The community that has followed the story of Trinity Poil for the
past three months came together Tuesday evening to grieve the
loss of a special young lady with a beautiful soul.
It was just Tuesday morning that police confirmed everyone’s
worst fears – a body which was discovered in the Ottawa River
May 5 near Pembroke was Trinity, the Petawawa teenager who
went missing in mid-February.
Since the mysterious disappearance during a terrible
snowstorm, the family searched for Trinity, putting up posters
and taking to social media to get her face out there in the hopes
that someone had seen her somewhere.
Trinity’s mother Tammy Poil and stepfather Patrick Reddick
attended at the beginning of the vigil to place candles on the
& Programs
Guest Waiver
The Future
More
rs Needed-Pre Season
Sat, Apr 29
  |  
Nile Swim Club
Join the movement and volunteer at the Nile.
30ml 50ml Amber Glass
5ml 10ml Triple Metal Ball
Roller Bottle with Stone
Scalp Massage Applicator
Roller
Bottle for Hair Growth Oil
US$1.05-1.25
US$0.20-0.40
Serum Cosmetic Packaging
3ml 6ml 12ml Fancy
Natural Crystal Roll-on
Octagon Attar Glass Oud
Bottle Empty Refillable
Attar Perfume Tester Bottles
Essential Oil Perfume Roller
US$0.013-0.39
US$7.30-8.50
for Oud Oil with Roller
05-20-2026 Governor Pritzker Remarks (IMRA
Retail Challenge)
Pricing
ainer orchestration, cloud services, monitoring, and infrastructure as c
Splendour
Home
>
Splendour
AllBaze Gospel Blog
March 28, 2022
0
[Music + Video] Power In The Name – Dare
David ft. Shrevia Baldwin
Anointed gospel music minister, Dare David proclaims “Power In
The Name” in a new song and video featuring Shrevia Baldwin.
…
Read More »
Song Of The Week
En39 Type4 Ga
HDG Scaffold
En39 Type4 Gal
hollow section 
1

▶ YOUR INSTRUCTIONS: Would you please print every record exactly as written?

▶ RESULT OF THIS TASK:
The community that has followed the story of Trinity Poil for the
past three months came together Tuesday evening to grieve the
loss of a special young lady with a beautiful soul.
It was just Tuesday morning that police confirmed everyone’s
worst fears – a body which was discovered in the Ottawa River
May 5 near Pembroke was Trinity, the Petawawa teenager who
went missing in mid-February.
Since the mysterious disappearance during a terrible
snowstorm, the family searched for Trinity, putting up posters
and taking to social media to get her face out there in the hopes
that someone had seen her somewhere.
Trinity’s mother Tammy Poil and stepfather Patrick Reddick
attended at the beginning of the vigil to place candles on the
& Programs
Guest Waiver
The Future
More
rs Needed-Pre Season
Sat, Apr 29
  |  
Nile Swim Club
Join the movement and volunteer at the Nile.
30ml 50ml Amber Glass
5ml 10ml Triple Metal Ball
Roller Bottle with Stone
Scalp Massage Applicator
Roller
Bottle for Hair Growth Oil
US$1.05-1.25
US$0.20-0.40
Serum Cosmetic Packaging
3ml 6ml 12ml Fancy
Natural Crystal Roll-on
Octagon Attar Glass Oud
Bottle Empty Refillable
Attar Perfume Tester Bottles
Essential Oil Perfume Roller
US$0.013-0.39
US$7.30-8.50
for Oud Oil with Roller
05-20-2026 Governor Pritzker Remarks (IMRA
Retail Challenge)
Pricing
ainer orchestration, cloud services, monitoring, and infrastructure as c
Splendour
Home
>
Splendour
AllBaze Gospel Blog
March 28, 2022
0
[Music + Video] Power In The Name – Dare
David ft. Shrevia Baldwin
Anointed gospel music minister, Dare David proclaims “Power In
The Name” in a new song and video featuring Shrevia Baldwin.
…
Read More »
Song Of The Week
En39 Type4 Ga
HDG Scaffold
En39 Type4 Gal
hollow section 
1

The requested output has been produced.